Treatment responses were poor but better than expected: the overall rate of SVR was significantly higher in patients receiving peginterferon with RBV (40%) compared with patients receiving peginterferon alone (20%), or interferon plus RBV (12%) (P < .001, both comparisons). Patients infected with HCV genotype 1 (GT-1) had significantly lower rates of response than those with other genotypes (GT). Among patients with GT-1, SVR occurred in 29% of those receiving peginterferon plus RBV, compared with peginterferon alone (14%), or interferon plus RBV (7%). In patients with GT-2 or GT-3, responses were much better (62%, 36%, and 20%, respectively).
Treatment was associated with the usual toxicities: neutropenia (~27%) and thrombocytopenia (6-7%) were more common in patients receiving peginterferon, and anemia was more common in patients receiving ribavirin (11-16%). Notably, these patients were receiving a lower dose of RBV than used in other studies. One percent or fewer in each arm developed pancreatitis and lactic acidosis, and about 1% in each arm developed hepatitic decompensation.
While 75% of patients receiving peginterferon with RBV completed 48 weeks of therapy, only 69% of those receiving peginterferon alone, and 61% of the interferon plus RBVgroup did. This was due to both treatment toxicity and a lack of treatment response and early withdrawal. Patients with a > 2 log drop in HCV viral load by week 12 were much more likely to have SVR (56% in the pegasys plus RBV group). This negative predictive response was not improved if responses at week 24 were examined. Only 2 patients without an early virologic response at week 12 went on to have a SVR (only 1 of whom had GT-1).
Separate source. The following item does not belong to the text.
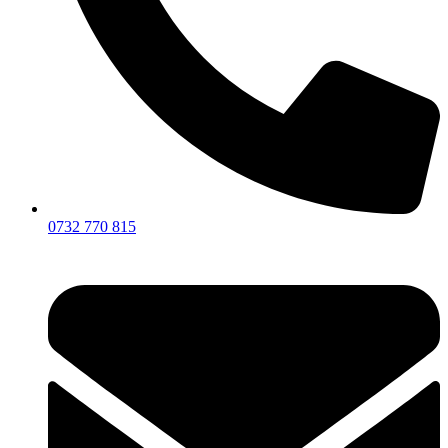
0732 770 815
Thus, consideration should be given to stopping treatment at week 12 in those who fail to achieve a good virologic response by 12 weeks of therapy. In addition, although earlier data suggests that patients with non-GT-1 virus may respond favorably to only 24 weeks of therapy, these data suggest there may be additional benefit in continuing treatment in these patients for 48 weeks.